Plan your wraparound

Wraparound deck FAQ

When is a wraparound deck the right choice?

Three situations. (1) Corner lot — house with two appealing exposures (south + east, or two view-facing walls). Wraparound lets you use both. (2) Long, narrow houses — wraparound adds significant sqft without pushing the deck far from the house. (3) Houses with multiple exterior doors on different walls — wraparound provides direct exit from each. Avoid wraparound when one of the walls faces an unattractive view (alley, neighbor's garage), the L-corner backs onto a slope steeper than 3:1 (engineering complexity), or budget is tight (~$3-5/sqft premium vs straight rectangle).

How is the corner framed where two segments meet?

Two common approaches. (1) Mitered corner: joists from both segments terminate into a 45° angle at the corner, with a doubled corner joist running diagonally. Most structurally clean and visually appealing. (2) Box corner: segment A joists run their full length under segment B's surface, with segment B joists terminating into the side of segment A's rim. Easier to frame but creates a visible joist-direction change at the corner mitre line. Animation shows option 1 (mitered) — the premium approach.

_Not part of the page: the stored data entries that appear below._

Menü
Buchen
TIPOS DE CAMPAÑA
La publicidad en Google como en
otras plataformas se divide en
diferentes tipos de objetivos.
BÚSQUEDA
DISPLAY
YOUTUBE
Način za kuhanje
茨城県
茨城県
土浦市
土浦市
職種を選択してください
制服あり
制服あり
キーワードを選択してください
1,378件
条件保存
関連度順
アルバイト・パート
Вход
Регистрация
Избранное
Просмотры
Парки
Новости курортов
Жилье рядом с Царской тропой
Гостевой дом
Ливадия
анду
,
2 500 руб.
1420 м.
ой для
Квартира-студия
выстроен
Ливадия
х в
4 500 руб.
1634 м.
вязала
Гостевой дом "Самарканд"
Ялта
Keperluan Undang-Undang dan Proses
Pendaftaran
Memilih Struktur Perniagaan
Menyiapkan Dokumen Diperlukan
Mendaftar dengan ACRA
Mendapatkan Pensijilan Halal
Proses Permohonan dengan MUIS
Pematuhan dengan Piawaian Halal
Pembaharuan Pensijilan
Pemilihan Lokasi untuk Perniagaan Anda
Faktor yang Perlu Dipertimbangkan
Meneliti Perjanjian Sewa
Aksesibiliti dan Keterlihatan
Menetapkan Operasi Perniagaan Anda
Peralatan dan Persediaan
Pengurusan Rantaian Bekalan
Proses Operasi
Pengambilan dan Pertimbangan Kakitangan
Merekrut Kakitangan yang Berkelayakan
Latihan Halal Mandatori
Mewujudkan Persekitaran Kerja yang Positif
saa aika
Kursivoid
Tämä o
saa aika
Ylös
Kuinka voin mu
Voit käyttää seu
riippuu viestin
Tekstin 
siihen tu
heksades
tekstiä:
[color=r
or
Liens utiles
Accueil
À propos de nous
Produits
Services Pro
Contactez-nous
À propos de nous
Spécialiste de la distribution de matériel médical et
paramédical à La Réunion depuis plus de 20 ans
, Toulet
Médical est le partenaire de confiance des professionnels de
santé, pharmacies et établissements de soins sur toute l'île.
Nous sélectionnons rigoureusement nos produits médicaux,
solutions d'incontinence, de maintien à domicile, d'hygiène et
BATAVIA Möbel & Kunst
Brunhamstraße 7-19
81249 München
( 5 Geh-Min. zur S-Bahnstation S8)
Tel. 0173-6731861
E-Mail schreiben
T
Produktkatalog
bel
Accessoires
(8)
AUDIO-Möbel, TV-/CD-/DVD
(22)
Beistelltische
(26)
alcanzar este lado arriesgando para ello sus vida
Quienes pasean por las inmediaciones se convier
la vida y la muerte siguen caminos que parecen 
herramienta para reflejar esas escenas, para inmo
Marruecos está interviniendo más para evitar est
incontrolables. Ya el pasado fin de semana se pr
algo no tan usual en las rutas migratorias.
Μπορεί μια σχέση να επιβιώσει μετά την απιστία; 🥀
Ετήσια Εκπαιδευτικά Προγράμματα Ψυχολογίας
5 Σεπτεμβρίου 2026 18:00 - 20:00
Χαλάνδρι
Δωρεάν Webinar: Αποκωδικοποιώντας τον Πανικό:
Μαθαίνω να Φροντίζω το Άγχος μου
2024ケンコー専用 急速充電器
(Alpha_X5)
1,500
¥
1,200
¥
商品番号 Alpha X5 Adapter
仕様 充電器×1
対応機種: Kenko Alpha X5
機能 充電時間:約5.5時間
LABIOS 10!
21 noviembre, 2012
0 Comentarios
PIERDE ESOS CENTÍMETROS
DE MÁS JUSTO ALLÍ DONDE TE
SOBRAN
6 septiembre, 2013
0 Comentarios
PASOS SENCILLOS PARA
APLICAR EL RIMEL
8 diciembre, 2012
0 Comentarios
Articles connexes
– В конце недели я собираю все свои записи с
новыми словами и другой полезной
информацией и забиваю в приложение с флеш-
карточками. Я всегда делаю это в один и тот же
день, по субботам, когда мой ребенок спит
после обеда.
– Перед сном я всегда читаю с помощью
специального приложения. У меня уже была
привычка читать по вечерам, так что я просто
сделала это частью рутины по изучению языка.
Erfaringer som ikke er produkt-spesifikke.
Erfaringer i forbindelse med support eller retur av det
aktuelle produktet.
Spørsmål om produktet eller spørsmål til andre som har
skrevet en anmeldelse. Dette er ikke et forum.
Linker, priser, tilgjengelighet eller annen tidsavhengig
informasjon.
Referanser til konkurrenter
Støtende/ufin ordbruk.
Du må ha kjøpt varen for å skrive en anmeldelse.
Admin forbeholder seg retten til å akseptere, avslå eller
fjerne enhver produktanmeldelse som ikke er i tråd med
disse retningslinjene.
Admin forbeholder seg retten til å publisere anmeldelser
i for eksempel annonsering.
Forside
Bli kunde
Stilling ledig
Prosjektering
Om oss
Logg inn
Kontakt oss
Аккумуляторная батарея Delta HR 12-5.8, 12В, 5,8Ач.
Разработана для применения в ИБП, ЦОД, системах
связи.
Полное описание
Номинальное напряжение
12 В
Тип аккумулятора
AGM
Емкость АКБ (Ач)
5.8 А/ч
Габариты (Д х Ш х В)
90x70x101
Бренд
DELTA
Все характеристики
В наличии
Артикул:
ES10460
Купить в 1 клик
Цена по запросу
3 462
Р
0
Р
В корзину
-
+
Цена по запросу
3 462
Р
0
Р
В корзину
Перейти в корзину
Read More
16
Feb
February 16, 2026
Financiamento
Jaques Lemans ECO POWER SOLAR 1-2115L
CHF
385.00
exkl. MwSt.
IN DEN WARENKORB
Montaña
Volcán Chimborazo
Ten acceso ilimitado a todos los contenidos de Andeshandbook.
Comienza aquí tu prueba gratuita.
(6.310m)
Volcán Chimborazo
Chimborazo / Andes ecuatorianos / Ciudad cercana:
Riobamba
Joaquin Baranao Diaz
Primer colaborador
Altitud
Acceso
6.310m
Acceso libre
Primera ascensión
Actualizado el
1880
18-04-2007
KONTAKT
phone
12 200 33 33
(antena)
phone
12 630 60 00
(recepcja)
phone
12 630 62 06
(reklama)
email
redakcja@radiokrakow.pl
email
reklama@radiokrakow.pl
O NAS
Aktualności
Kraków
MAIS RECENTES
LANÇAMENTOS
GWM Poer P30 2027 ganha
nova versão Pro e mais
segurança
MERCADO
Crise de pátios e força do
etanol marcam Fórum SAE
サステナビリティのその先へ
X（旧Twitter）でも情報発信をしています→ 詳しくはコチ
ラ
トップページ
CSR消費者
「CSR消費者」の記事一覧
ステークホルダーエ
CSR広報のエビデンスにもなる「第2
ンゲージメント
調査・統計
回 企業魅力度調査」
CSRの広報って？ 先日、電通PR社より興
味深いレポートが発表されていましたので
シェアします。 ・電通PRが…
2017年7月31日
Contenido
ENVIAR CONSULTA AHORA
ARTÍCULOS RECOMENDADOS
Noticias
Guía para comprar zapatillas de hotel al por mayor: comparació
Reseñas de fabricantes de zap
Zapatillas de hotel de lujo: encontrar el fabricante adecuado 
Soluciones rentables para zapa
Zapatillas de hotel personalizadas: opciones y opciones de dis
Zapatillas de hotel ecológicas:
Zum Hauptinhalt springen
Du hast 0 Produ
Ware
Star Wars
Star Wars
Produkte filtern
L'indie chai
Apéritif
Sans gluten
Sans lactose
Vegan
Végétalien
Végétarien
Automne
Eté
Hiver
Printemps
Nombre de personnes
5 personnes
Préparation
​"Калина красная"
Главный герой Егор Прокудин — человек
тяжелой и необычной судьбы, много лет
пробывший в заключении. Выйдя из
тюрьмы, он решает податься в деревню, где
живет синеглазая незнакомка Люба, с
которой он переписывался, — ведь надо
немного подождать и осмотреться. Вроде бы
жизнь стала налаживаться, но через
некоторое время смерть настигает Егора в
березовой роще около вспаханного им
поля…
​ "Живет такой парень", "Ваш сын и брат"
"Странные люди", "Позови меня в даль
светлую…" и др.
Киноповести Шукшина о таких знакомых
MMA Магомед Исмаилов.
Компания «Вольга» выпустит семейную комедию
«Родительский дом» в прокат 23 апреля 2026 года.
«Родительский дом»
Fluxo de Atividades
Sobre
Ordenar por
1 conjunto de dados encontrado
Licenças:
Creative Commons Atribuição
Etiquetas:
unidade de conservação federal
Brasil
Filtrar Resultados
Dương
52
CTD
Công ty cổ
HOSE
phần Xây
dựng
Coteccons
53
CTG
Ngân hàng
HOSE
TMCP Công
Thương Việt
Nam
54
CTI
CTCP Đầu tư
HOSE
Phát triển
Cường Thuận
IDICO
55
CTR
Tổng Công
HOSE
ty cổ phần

Which direction should boards run on a wraparound?

Two options. (1) Direction follows house wall: segment A boards parallel to the south wall, segment B boards parallel to the east wall, with a 45° mitre line at the corner. Looks symmetrical but requires precise board mitres. (2) All boards run one direction: continuous from one segment into the other. Loses the corner mitre detail but is much faster to install. Most premium decks use option 1; budget builds use option 2.

How much more does a wraparound cost vs a straight deck of equal sqft?

Material adds ~10-15% (extra corner framing, double corner joist, extra rim joists, more posts per linear foot of perimeter). Labor adds ~25-35% (mitre cuts at the corner, more complex layout, doubled inspection points). For a 140 sqft wraparound vs a 140 sqft straight rectangle: expect $1,500-3,000 more total. Resale recoup typically 110-130% of the upgrade cost per Cost vs Value Report — wraparound decks photograph well and read as 'premium design' in MLS listings.

Does the outside corner need a special post?

Yes — sized for double the standard tributary load. The outside L-corner carries load from both segments simultaneously. For a typical 8' × 8' tributary area on each segment (32 sqft each, 64 sqft combined), at 50 psf live + 10 psf dead = 60 psf, that's 3,840 lb concentrated at the corner post. Standard 4×4 PT in tropical climates may need to upgrade to 6×6 PT for the corner only. The Post Size Calculator factors L-corner tributary multipliers automatically.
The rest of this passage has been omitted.